7° Quant aux améliorations à réaliser dans le quartier de la Santé, j'insisterai surtout sur le dégagement de la place d'Enfer, qui rendra l'abord de l'a tenue de Montsouris plus accessible, et sur la création dans cette artère d'une ligne d'omnibus ou de tramways.

Dans l'ordre politique, je m'associerai à tous les vœux qui tendront à revendiquer la liberté absolue d'association et de réunion, ce qui est pour moi un des meilleurs moyens de résoudre la question sociale.

Enfin, je m'engage à me tenir fréquemment en rapport avec les électeurs et à les consulter sur toutes les questions importantes, notamment sur celle des emprunts.

A. Lançon

Le Petit-Journal, 5 mai 1879

Il y a aujourd'hui, dimanche, des élections pour le conseil municipal de Paris dans les quartiers de Bercy (12e arrondissement), et de la Santé (14e).

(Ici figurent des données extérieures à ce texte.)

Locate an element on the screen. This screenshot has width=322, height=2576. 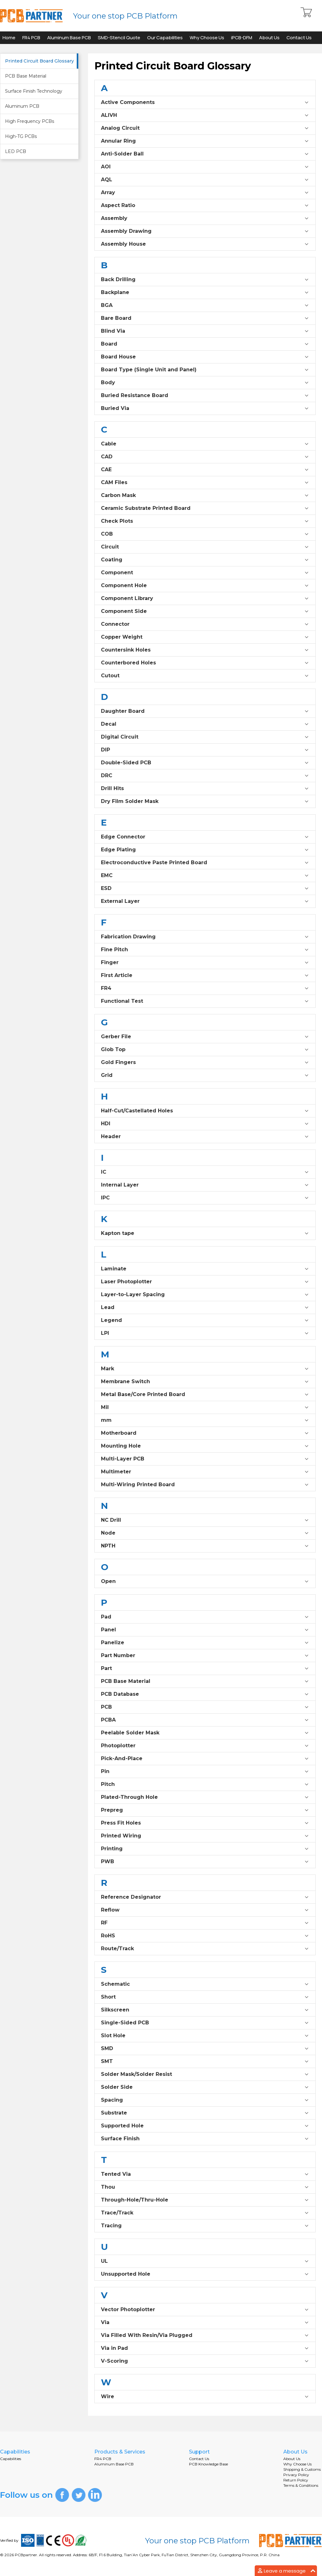
Route/Track is located at coordinates (205, 1948).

Dans le quartier de Bercy, le candidat patronné par le comité républicain est M. Jules Roche, rédacteur du Siècle-, il a pour concurrent M. Champeval.

Dans le quartier de la Santé, par suite d'un incident, M. Alexandre Laya s'est retiré: l'élection de M. Lançon, artiste peintre de talent, a donc les plus grandes chances de réussir ; il a des sympathies très méritées. Son concurrent est M. Monier.


Lançon est battu dès le premier tour qui voit l'élection de son principal rival.